Le programme a été adapté et lancé par la Société de sauvetage en 2013, obtenant un appui financier de Québec en 2017. Le but de la formation est d’enseigner aux élèves de 3e année les habiletés de base pour survivre à une chute imprévue dans un plan d’eau. On apprend aux enfants à nager sur place 60 secondes, à entrer dans l’eau profonde par roulade, donc en étant désorientés, et à nager sur une distance de 50 mètres. On ne parle pas ici de sessions complètes de cours de natation, mais d’une formation qui ne dure que trois séances d’une heure.
En 2023-2024, 432 écoles, soit environ 23 % des établissements primaires de la province, ont participé au programme, selon des chiffres du ministère de l’Éducation (MEQ).
Un chiffre nettement insuffisant, croit le Dr Ramsay.
Il est temps que Québec donne la directive ferme aux écoles pour qu’elles instaurent le programme. Jusqu’à maintenant, on a surtout été avec la volonté de chacun. Ce n’est plus suffisant.
Le coroner Jaques Ramsay
« Si on laisse faire, l’an prochain, on va être à 24 %, et le suivant, à 27 %. Il faut mettre un peu de pression, poursuit-il. Je ne nie pas qu’on en met beaucoup sur le dos des écoles, mais cela dit, c’est l’endroit pour le faire. »

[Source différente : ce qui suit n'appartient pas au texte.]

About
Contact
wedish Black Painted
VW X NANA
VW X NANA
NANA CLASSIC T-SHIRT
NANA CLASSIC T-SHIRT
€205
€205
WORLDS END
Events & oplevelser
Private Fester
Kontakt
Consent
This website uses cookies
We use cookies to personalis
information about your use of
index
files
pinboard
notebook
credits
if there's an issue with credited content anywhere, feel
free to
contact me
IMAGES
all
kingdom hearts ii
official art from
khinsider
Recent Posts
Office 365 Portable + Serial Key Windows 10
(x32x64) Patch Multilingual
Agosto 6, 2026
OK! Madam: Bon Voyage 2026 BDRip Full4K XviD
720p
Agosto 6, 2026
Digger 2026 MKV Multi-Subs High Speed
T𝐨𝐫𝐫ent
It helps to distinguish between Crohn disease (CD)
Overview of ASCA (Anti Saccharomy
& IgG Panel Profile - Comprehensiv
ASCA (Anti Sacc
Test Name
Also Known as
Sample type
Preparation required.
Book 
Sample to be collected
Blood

Attention, Nager pour survivre ne remplace pas les cours de natation, ni la surveillance ou le port d’une veste de flottaison, prévient le coroner Ramsay. Mais il peut au minimum permettre aux parents de se rendre compte que leur enfant n’est pas aussi à l’aise dans l’eau qu’ils le croyaient.
Des morts évitables
Depuis cinq ans, au moins 20 enfants et adolescents qui n’avaient jamais appris à nager se sont noyés dans des piscines, des rivières ou des lacs du Québec, révèle une recension de 526 rapports de coroner effectuée par La Presse.

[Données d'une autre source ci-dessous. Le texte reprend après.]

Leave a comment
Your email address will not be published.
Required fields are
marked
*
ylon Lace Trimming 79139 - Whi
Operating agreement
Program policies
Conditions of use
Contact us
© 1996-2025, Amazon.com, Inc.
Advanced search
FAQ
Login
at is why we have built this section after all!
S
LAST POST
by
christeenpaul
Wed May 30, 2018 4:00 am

Dans chaque cas, le coroner chargé de l’enquête a jugé pertinent de souligner à gros trait, dans son analyse du drame, l’incapacité des jeunes victimes de se débrouiller dans l’eau.

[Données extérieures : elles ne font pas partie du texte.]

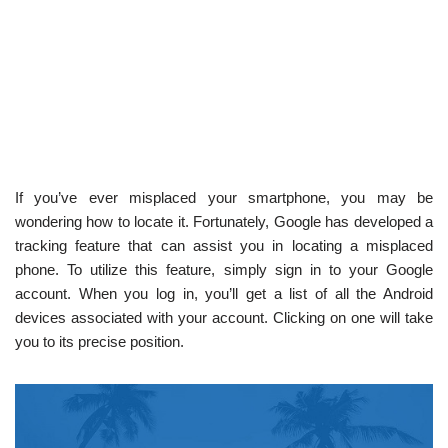
If you’ve ever misplaced your smartphone, you may be
wondering how to locate it. Fortunately, Google has developed a
tracking feature that can assist you in locating a misplaced
phone. To utilize this feature, simply sign in to your Google
account. When you log in, you’ll get a list of all the Android
devices associated with your account. Clicking on one will take
you to its precise position.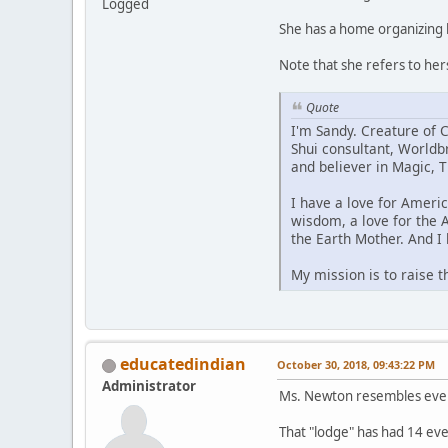
Logged
She has a home organizing 
Note that she refers to he
Quote
I'm Sandy. Creature of C
Shui consultant, Worldbr
and believer in Magic, Ti
I have a love for Ameri
wisdom, a love for the 
the Earth Mother. And I 
My mission is to raise t
educatedindian
October 30, 2018, 09:43:22 PM
Administrator
Ms. Newton resembles every 
That "lodge" has had 14 even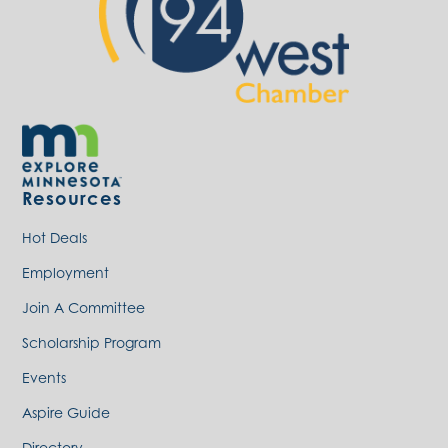
Resources
Hot Deals
Employment
Join A Committee
Scholarship Program
Events
Aspire Guide
Directory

Deux sont allés plus loin.
Dans un rapport sur la mort d’un adolescent de 15 ans en 2019 alors qu’il se baignait à une plage de Trois-Rivières, la coroner Marie-Ève Dagenais a pressé le ministère de l’Éducation du Québec de poursuivre le déploiement du programme Nager pour survivre dans les écoles.
Sa collègue Marilynn Morin a carrément demandé à Québec de le rendre obligatoire dans la foulée de la noyade d’un jeune de 19 ans en juillet 2019 dans un lac de Vaudreuil-Dorion. « À l’heure actuelle, ce ne sont pas tous les élèves qui ont eu accès au programme », déplorait Me Morin dans son rapport signé en octobre 2020.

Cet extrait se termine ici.